**Exercise inputs**
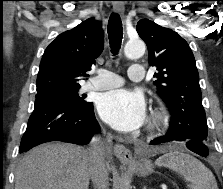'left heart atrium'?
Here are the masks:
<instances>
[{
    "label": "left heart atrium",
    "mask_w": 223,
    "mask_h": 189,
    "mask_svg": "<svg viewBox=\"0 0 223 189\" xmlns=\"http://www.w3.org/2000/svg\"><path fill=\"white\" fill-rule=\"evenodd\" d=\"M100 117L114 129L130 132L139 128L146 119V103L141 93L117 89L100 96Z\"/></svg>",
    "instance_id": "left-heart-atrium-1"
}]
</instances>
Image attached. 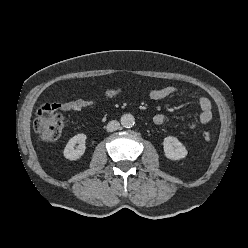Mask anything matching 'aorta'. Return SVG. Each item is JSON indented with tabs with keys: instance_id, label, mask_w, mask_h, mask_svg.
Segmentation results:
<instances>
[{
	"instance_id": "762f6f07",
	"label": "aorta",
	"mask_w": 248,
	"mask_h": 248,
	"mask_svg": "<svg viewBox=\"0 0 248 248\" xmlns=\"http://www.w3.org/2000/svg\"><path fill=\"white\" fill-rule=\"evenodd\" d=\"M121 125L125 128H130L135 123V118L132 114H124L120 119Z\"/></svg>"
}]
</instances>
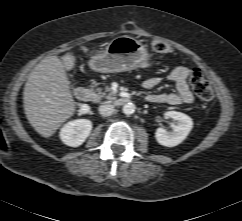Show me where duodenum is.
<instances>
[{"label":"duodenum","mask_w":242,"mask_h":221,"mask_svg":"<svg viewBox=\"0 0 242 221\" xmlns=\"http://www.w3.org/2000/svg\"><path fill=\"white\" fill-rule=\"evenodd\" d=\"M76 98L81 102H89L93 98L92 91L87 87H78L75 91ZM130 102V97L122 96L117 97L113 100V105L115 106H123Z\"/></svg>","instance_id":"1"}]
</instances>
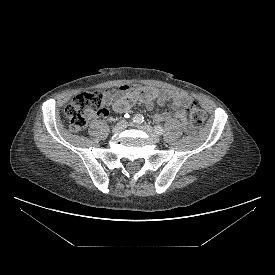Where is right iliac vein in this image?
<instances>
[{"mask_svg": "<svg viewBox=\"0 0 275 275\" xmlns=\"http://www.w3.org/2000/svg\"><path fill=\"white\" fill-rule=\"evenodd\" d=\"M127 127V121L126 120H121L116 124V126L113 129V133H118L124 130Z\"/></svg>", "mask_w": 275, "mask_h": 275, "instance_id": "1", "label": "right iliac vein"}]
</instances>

**What you need to do**
Only the lines from the one containing "Show me where duodenum is." through the last line of the entries above belong in the copy; reproduce them exactly and drop every picture.

**Answer for the task**
Show me where duodenum is.
<instances>
[{"label":"duodenum","mask_w":242,"mask_h":221,"mask_svg":"<svg viewBox=\"0 0 242 221\" xmlns=\"http://www.w3.org/2000/svg\"><path fill=\"white\" fill-rule=\"evenodd\" d=\"M76 98L81 102H89L93 98L92 91L87 87H78L75 91ZM130 102V97L122 96L117 97L113 100V105L115 106H123Z\"/></svg>","instance_id":"1"}]
</instances>
Where is right iliac vein in this image?
<instances>
[{"mask_svg": "<svg viewBox=\"0 0 275 275\" xmlns=\"http://www.w3.org/2000/svg\"><path fill=\"white\" fill-rule=\"evenodd\" d=\"M127 127V121L126 120H121L116 124V126L113 129V133H118L124 130Z\"/></svg>", "mask_w": 275, "mask_h": 275, "instance_id": "1", "label": "right iliac vein"}]
</instances>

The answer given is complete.